Heartbeat: Neonatal awarded Unicef Baby Friendly accreditation
September 29, 2021
Our organisation strives to deliver excellent quality of care for our patients, young and old, and the neonatal team have done just that by achieving the first stage of Baby Friendly accreditation. Following in the footsteps of maternity services who hold full accreditation, neonatal are at the start of their journey with plans to keep going.
Unicef Baby Friendly accreditation is a globally recognised quality improvement programme to provide parents with the best possible care to build close and loving relationships with their baby and to feed their baby in ways which will support optimum health and development. The accreditation is implemented in stages over a number of years. At each stage organisations are externally assessed by Unicef UK. When all the stages are passed they are accredited as Baby Friendly.
Baby Friendly accreditation is part of the NHS long term plan ensuring everyone gets the best start in life. The award can be achieved for neonatal, maternity, health visiting and children’s centre services and will soon be available for children’s wards too.

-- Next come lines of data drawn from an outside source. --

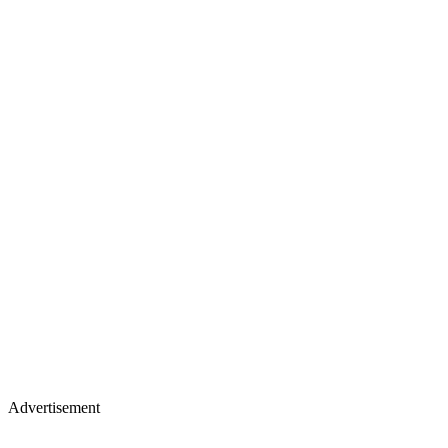
Advertisement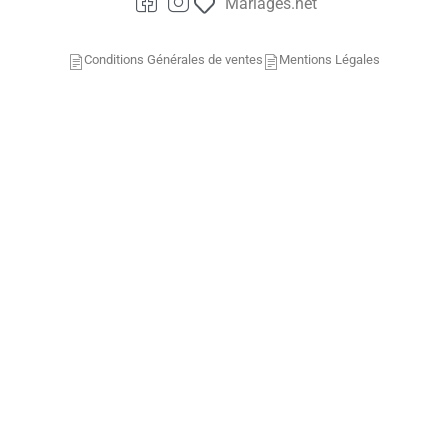
Mariages.net
Conditions Générales de ventes
Mentions Légales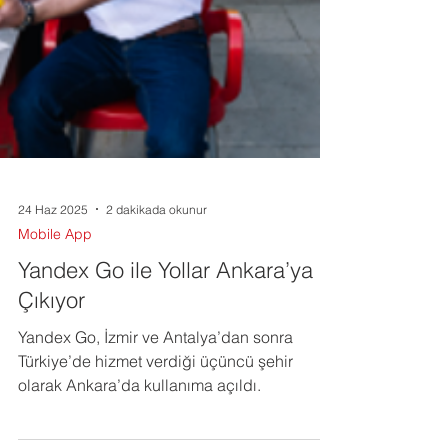
24 Haz 2025
2 dakikada okunur
Mobile App
Yandex Go ile Yollar Ankara’ya
Çıkıyor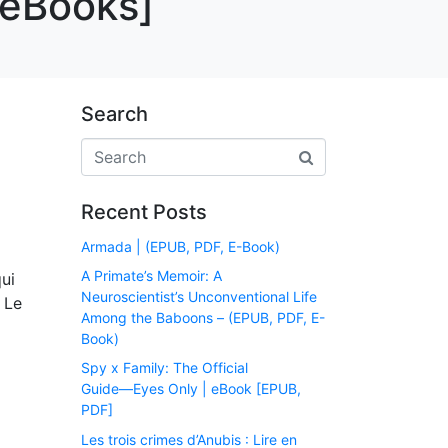
 eBooks]
Search
Recent Posts
Armada | (EPUB, PDF, E-Book)
A Primate’s Memoir: A
ui
Neuroscientist’s Unconventional Life
 Le
Among the Baboons – (EPUB, PDF, E-
Book)
Spy x Family: The Official
Guide―Eyes Only | eBook [EPUB,
PDF]
Les trois crimes d’Anubis : Lire en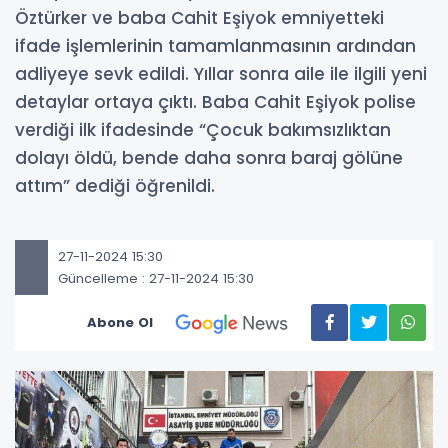
Öztürker ve baba Cahit Eşiyok emniyetteki
ifade işlemlerinin tamamlanmasının ardından
adliyeye sevk edildi. Yıllar sonra aile ile ilgili yeni
detaylar ortaya çıktı. Baba Cahit Eşiyok polise
verdiği ilk ifadesinde “Çocuk bakımsızlıktan
dolayı öldü, bende daha sonra baraj gölüne
attım” dediği öğrenildi.
27-11-2024 15:30
Güncelleme : 27-11-2024 15:30
Abone Ol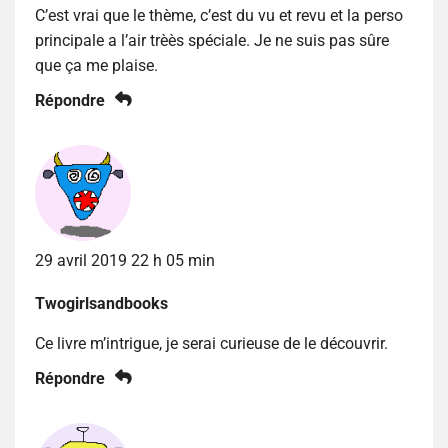
C’est vrai que le thème, c’est du vu et revu et la perso
principale a l’air trèès spéciale. Je ne suis pas sûre
que ça me plaise.
Répondre
29 avril 2019 22 h 05 min
Twogirlsandbooks
Ce livre m’intrigue, je serai curieuse de le découvrir.
Répondre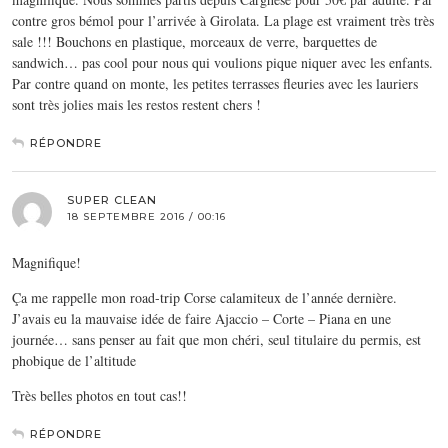
contre gros bémol pour l’arrivée à Girolata. La plage est vraiment très très
sale !!! Bouchons en plastique, morceaux de verre, barquettes de
sandwich… pas cool pour nous qui voulions pique niquer avec les enfants.
Par contre quand on monte, les petites terrasses fleuries avec les lauriers
sont très jolies mais les restos restent chers !
RÉPONDRE
SUPER CLEAN
18 SEPTEMBRE 2016 / 00:16
Magnifique!
Ça me rappelle mon road-trip Corse calamiteux de l’année dernière.
J’avais eu la mauvaise idée de faire Ajaccio – Corte – Piana en une
journée… sans penser au fait que mon chéri, seul titulaire du permis, est
phobique de l’altitude
Très belles photos en tout cas!!
RÉPONDRE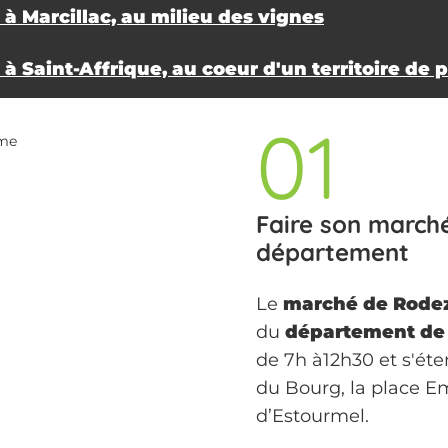
à Marcillac, au milieu des vignes
à Saint-Affrique, au coeur d'un territoire de
01
sme
Faire son march
département
Le
marché de Rode
du
département de 
de 7h à12h30 et s'ét
du Bourg, la place E
d’Estourmel.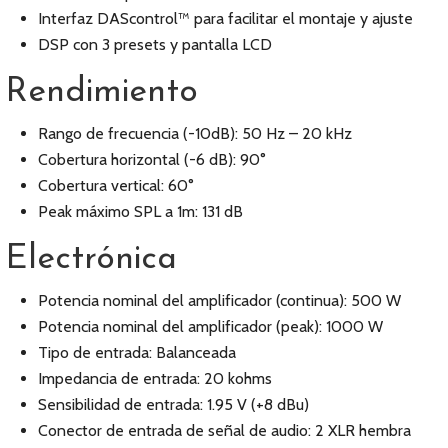
Interfaz DAScontrol™ para facilitar el montaje y ajuste
DSP con 3 presets y pantalla LCD
Rendimiento
Rango de frecuencia (-10dB): 50 Hz – 20 kHz
Cobertura horizontal (-6 dB): 90°
Cobertura vertical: 60°
Peak máximo SPL a 1m: 131 dB
Electrónica
Potencia nominal del amplificador (continua): 500 W
Potencia nominal del amplificador (peak): 1000 W
Tipo de entrada: Balanceada
Impedancia de entrada: 20 kohms
Sensibilidad de entrada: 1.95 V (+8 dBu)
Conector de entrada de señal de audio: 2 XLR hembra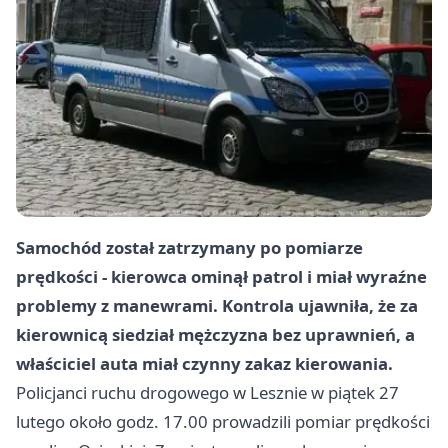
Samochód został zatrzymany po pomiarze
prędkości - kierowca ominął patrol i miał wyraźne
problemy z manewrami. Kontrola ujawniła, że za
kierownicą siedział mężczyzna bez uprawnień, a
właściciel auta miał czynny zakaz kierowania.
Policjanci ruchu drogowego w Lesznie w piątek 27
lutego około godz. 17.00 prowadzili pomiar prędkości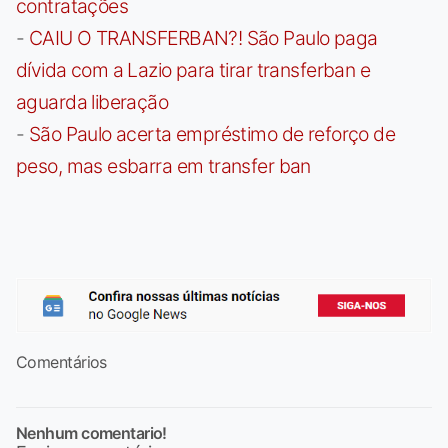
contratações
-
CAIU O TRANSFERBAN?! São Paulo paga
dívida com a Lazio para tirar transferban e
aguarda liberação
-
São Paulo acerta empréstimo de reforço de
peso, mas esbarra em transfer ban
Comentários
Nenhum comentario!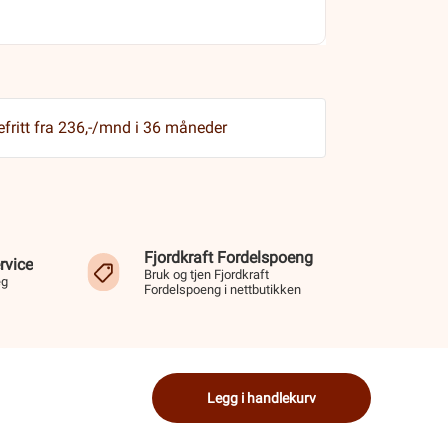
efritt fra 236,-/mnd i 36 måneder
Fjordkraft Fordelspoeng
rvice
Bruk og tjen Fjordkraft
eg
Fordelspoeng i nettbutikken
Legg i handlekurv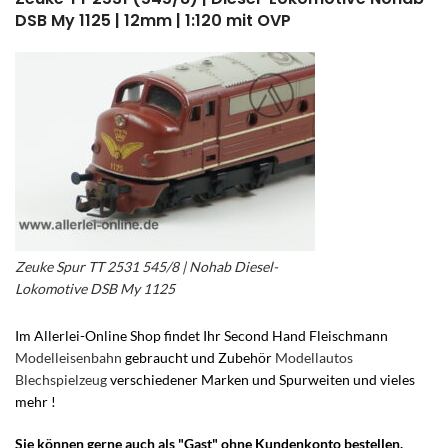
DSB My 1125 | 12mm | 1:120 mit OVP
Zeuke Spur TT 2531 545/8 | Nohab Diesel-
Lokomotive DSB My 1125
Im Allerlei-Online Shop findet Ihr Second Hand Fleischmann
Modelleisenbahn
gebraucht
und Zubehör
Modellautos
Blechspielzeug
verschiedener Marken und Spurweiten und vieles
mehr !
Sie können gerne auch als "Gast" ohne Kundenkonto bestellen.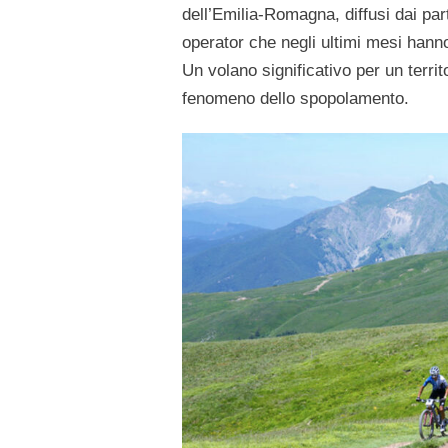
dell’Emilia-Romagna, diffusi dai part
operator che negli ultimi mesi hanno 
Un volano significativo per un territ
fenomeno dello spopolamento.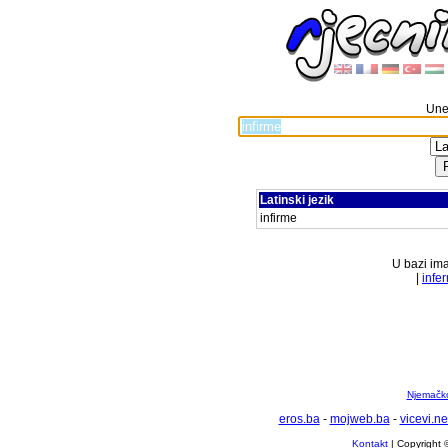
Unes
Latinski jezik
infirme
U bazi ima
|
infe
Njemačko 
eros.ba
-
mojweb.ba
-
vicevi.ne
Kontakt
| Copyright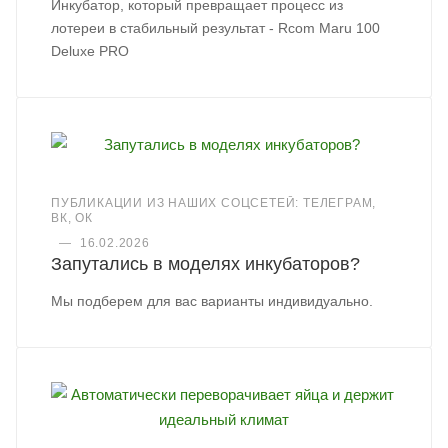
Инкубатор, который превращает процесс из
лотереи в стабильный результат - Rcom Maru 100
Deluxe PRO
ПУБЛИКАЦИИ ИЗ НАШИХ СОЦСЕТЕЙ: ТЕЛЕГРАМ,
ВК, ОК
—
16.02.2026
Запутались в моделях инкубаторов?
Мы подберем для вас варианты индивидуально.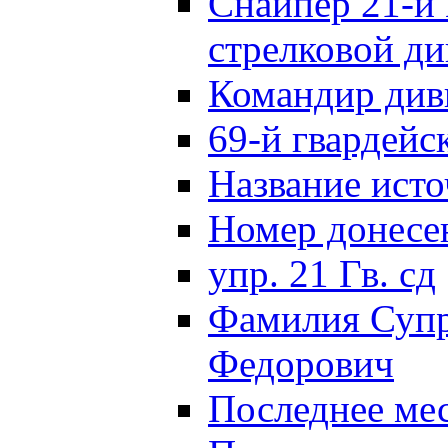
Снайпер 21-й 
стрелковой д
Командир див
69-й гвардейс
Название исто
Номер донес
упр. 21 Гв. сд
Фамилия Супр
Федорович
Последнее ме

Stage one involves building a firm foundation. This stage was led by Carmen Nuttall, Infant Feeding Lead for NNU and Louise Thompson, Infant Feeding Coordinator with huge support from the neonatal nursing and medical team.
Louise explains how the team achieved this, she said: “We ensured our policies and guidelines support baby friendly standards and we developed a training programme to allow colleagues to implement the standards according to their role.
“We demonstrated how we have processes for implementing, auditing and evaluating the standards and also ensure that there is no promotion of breastmilk substitutes, bottles, teats or dummies in any part of the facility or by any colleagues.
The team also have plans to keep going and achieve accreditation for the next stage. Carmen added: “BFI accreditation is an ongoing process; we have two years from stage one accreditation to achieve the next stage. Stage two involves ensuring at least 80 per cent of colleagues have received training and department colleagues and managers will be interviewed to ensure they understand and meet the baby friendly standards to provide the best care.”
Dr Sivakumar, Neonatal Clinical Director, said: “I sincerely thank the hard work and the commitment of our neonatal colleagues and our infant feeding team which helped us to achieve stage one Baby Friendly accreditation. This is a reflection of how well the baby and family friendly principles are embedded in each and every member of our team. We look forward to our amazing journey towards further stages of BFI accreditation.”